*REQUIRED ACTION:*
Word for word, restate the lines from the top of the records below through the line with "gov.br e sistemas bancários seguros.", both included, with no pictures in the result.

*EXTRACTED MATERIAL:*
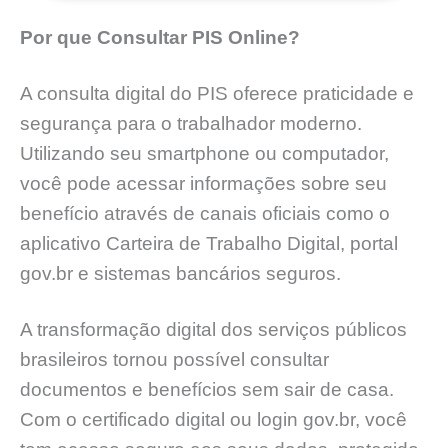
Por que Consultar PIS Online?
A consulta digital do PIS oferece praticidade e
segurança para o trabalhador moderno.
Utilizando seu smartphone ou computador,
você pode acessar informações sobre seu
benefício através de canais oficiais como o
aplicativo Carteira de Trabalho Digital, portal
gov.br e sistemas bancários seguros.
A transformação digital dos serviços públicos
brasileiros tornou possível consultar
documentos e benefícios sem sair de casa.
Com o certificado digital ou login gov.br, você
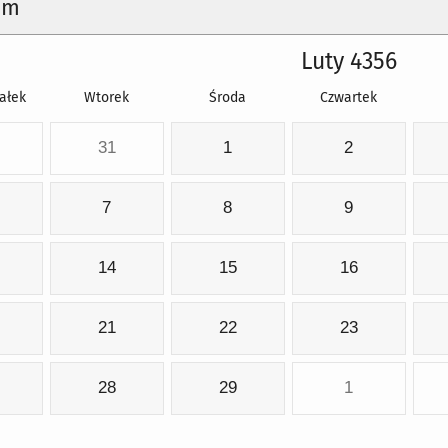
um
Luty 4356
ałek
Wtorek
Środa
Czwartek
31
1
2
7
8
9
14
15
16
21
22
23
28
29
1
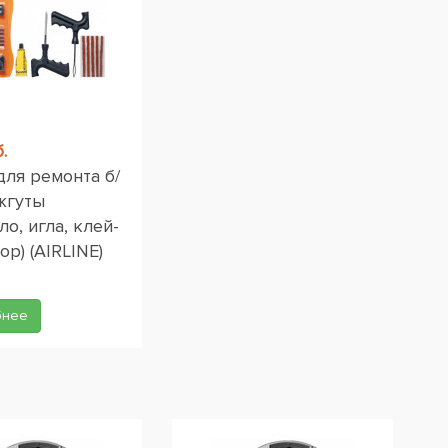
.
для ремонта б/
жгуты
ло, игла, клей-
ор) (AIRLINE)
бнее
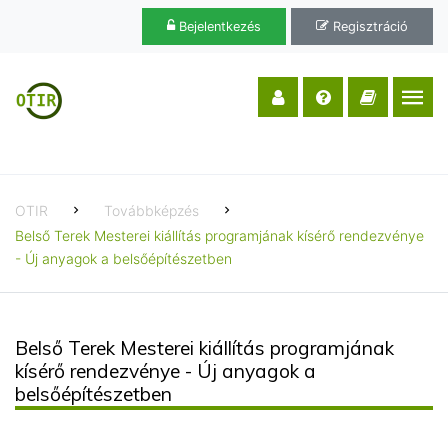
Bejelentkezés
Regisztráció
OTIR
Továbbképzés
Belső Terek Mesterei kiállítás programjának kísérő rendezvénye
- Új anyagok a belsőépítészetben
Belső Terek Mesterei kiállítás programjának
kísérő rendezvénye - Új anyagok a
belsőépítészetben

*SOLUTION TO THE PROBLEM:*
Por que Consultar PIS Online?
A consulta digital do PIS oferece praticidade e
segurança para o trabalhador moderno.
Utilizando seu smartphone ou computador,
você pode acessar informações sobre seu
benefício através de canais oficiais como o
aplicativo Carteira de Trabalho Digital, portal
gov.br e sistemas bancários seguros.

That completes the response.